# Eliminar interferencia en telefono Fijo



## luki (Jun 4, 2010)

Hola gente, encontre en un librillo de por ahi un circuito para colocar en la linea telefonica y que indique cuando se levante el tubo, sirve para que no te molesten cuando estas hablando en otra pieza.
la cuestion es que hice la PCB, arme todo, lo conecto a la caja donde sale el cable para el tel y cuando levanto el tubon se siente un ruido endemoniado cada 5 o 6 segundos.
alguien me puede ayudar con la aislacion o alguna sugerencia. GRACIAS!!!!


----------



## capitanp (Jun 4, 2010)

El filtro de internet !!!!


----------



## jesmar (Jun 4, 2010)

ami se me ocurre mejor hacerlo con un micro esto configurando el adc del micro y como los voltajes de colgado es de 48 y descolgado 12 aproximadamente, aplicas un divisor de tencion de tal froma que puedas tener dos voltajes entre o y 5 activas una salida ddel micro con un led como indicador al momento que se lleve acabo la accion de descolgado en menos de una hora tendras un circuito funcional sin ruido. el prograa del micro es sencillo haces la rutina del adc y compara los valores de voltaje (colgado o descolgado) con la que te genera cada voltaje al ser verdadero un valor lo mandas a una rutina de encerder puerto de salida osea un bit
espero que no se te aga complicado o sea mucho el rollo


----------



## fernandoae (Jun 4, 2010)

No se justifica lo del micro me parece... eleva el costo del proyecto...


----------



## capitanp (Jun 4, 2010)

Ademas cuando tenes pulso de llamada quemas el adc del micro


----------



## fernandoae (Jun 4, 2010)

No necesariamente, se puede hacer el divisor y en la salida meter una resistencia en serie y un zener... pero es mas barato sin micro


----------



## leonhar (Jun 4, 2010)

lo mejor es colocar un acoplador optico,con el 4n25 te ahorras el puente de leds, solo le colocas una resistencia para otener los niveles de voltaje que desees y creo que el micro no es necesario pero ponle filtros de paso en la banda de los 350khz.


----------



## luki (Jun 5, 2010)

Gracias gente por la colaboracion, pero lo que pretendia era mantener el proyecto lo mas sencillo posible, la idea del filtro era mas o menos lo que estaba buscando sera cuestion de probar nomas. muchisimas gracias, y apenas pruebe les aviso!


----------



## capitanp (Jun 5, 2010)

jeje... era el filtro, que despistado luki


----------



## luki (Jun 6, 2010)

Bue gente muchisimas gracias por la ayuda, y a "capitanp" por dar en el blanco, ya solucione el problema del ruido, tenia la conexion del filtro mal hecha, ahora anda de 10. la proxima meta sera incluir el filtro al circuito pero bue, ya abrire otro tema para el filtro adsl casero.
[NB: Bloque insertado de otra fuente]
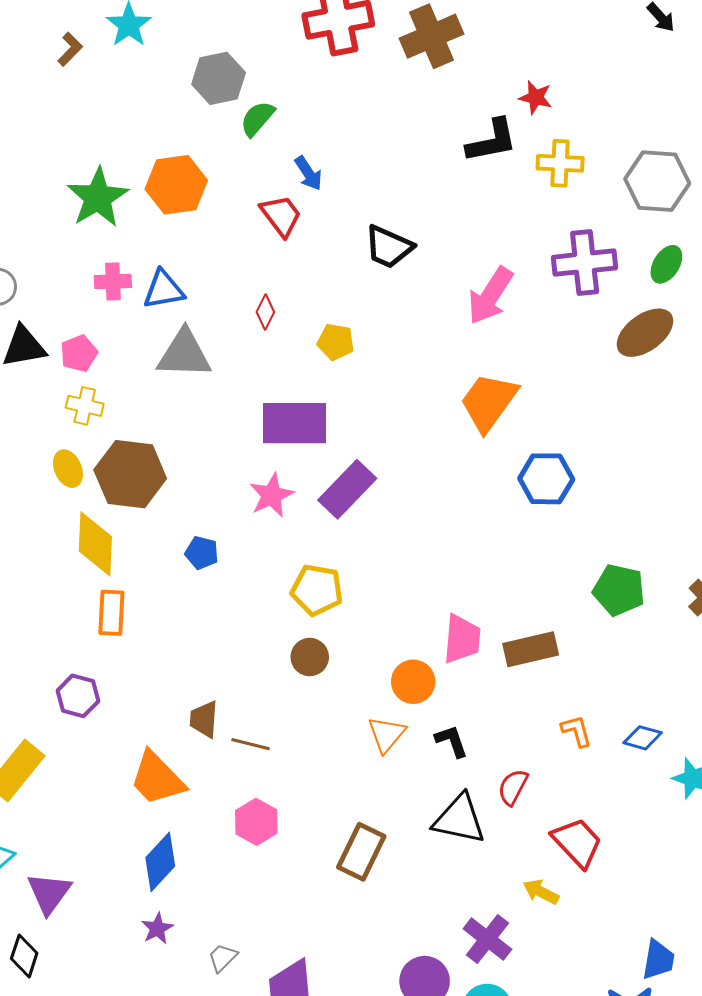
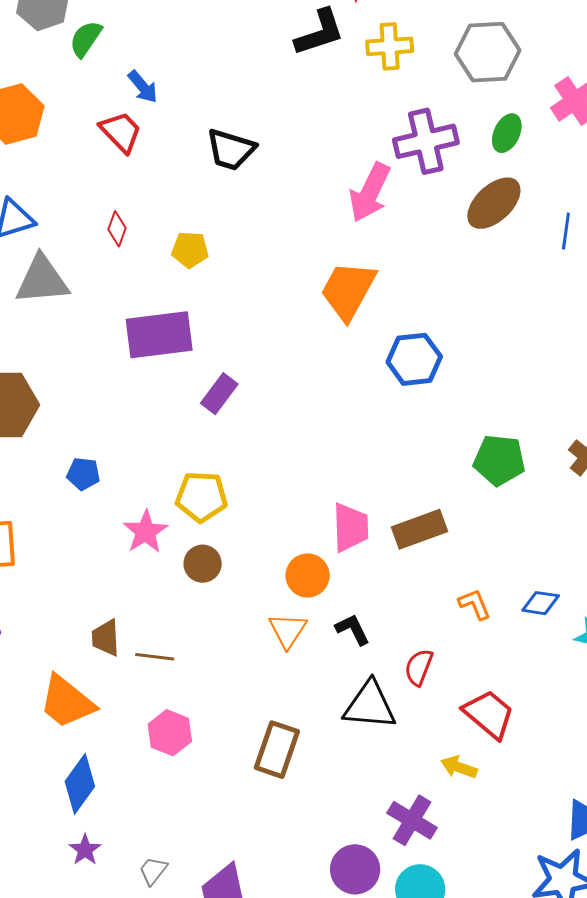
pink arrow: (490, 296) -> (370, 192), moved
purple rectangle: (347, 489) -> (219, 394), size x0.7
pink star: (272, 495) -> (145, 532), moved

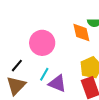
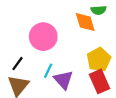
purple triangle: (57, 83) -> (63, 80), turned 30

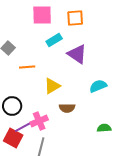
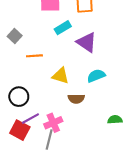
yellow triangle: (52, 86) -> (61, 76), turned 48
cyan semicircle: (98, 86) -> (96, 76), moved
pink cross: (39, 121) -> (53, 123), moved

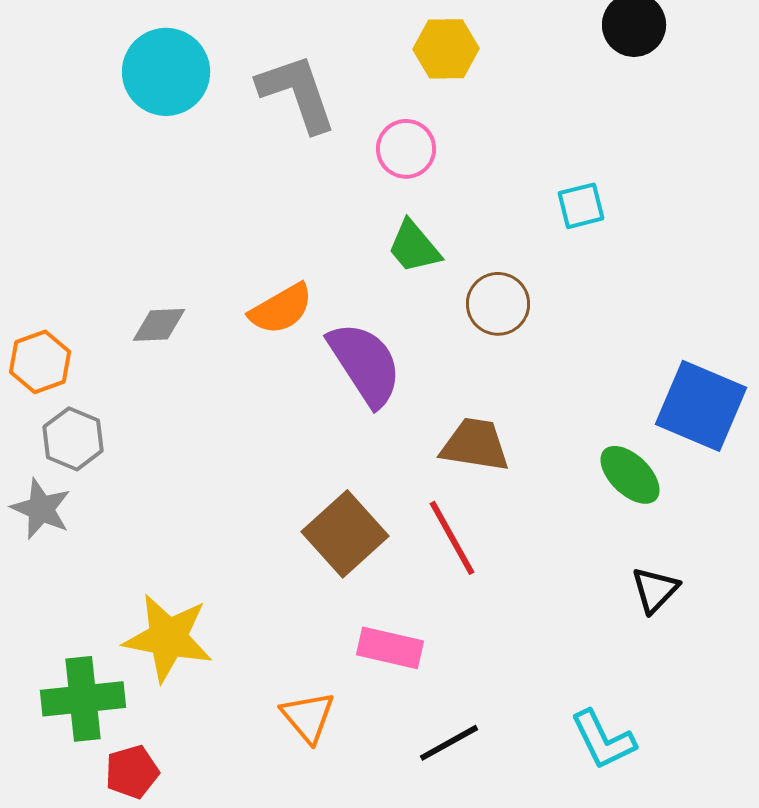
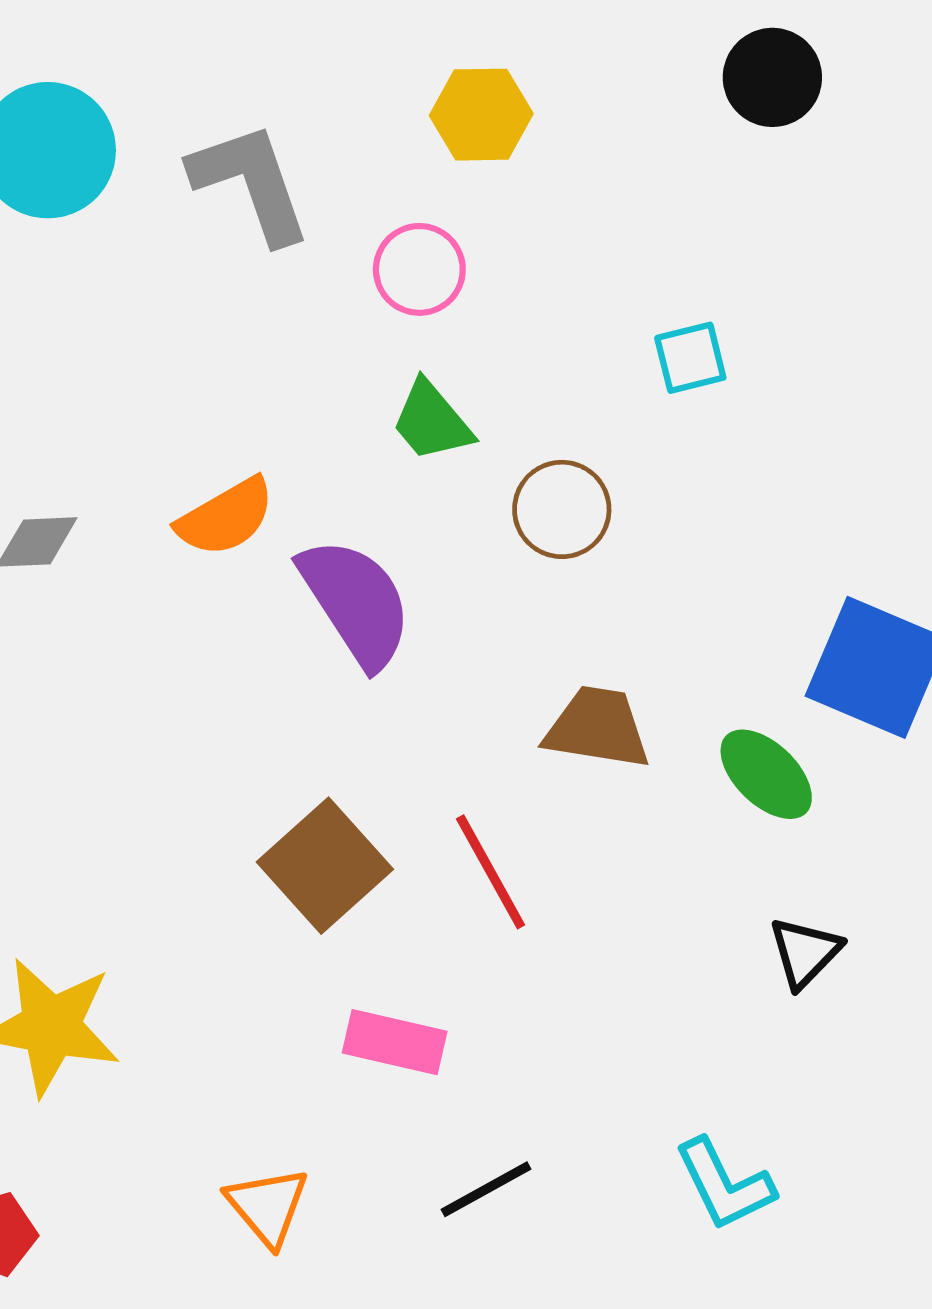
brown trapezoid: (475, 445) -> (597, 728), moved
orange triangle: (308, 717) -> (268, 1206), moved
PD: dejo la solucion de mi error muy simple por si alguien tiene el mismo problema!!

De la caja de la linea telefonica saque 2 cables al aparato que hice y otros 2 para el filtro y a su vez, del filtro nos conectamos al telefono, de esta forma tenia ruido la linea.
La forma correcta de hacerlo es conectar el filtro a la linea telefonica y del filtro sacar 4 cables, 2 para el telefono y 2 para el aparato y problema solucionado.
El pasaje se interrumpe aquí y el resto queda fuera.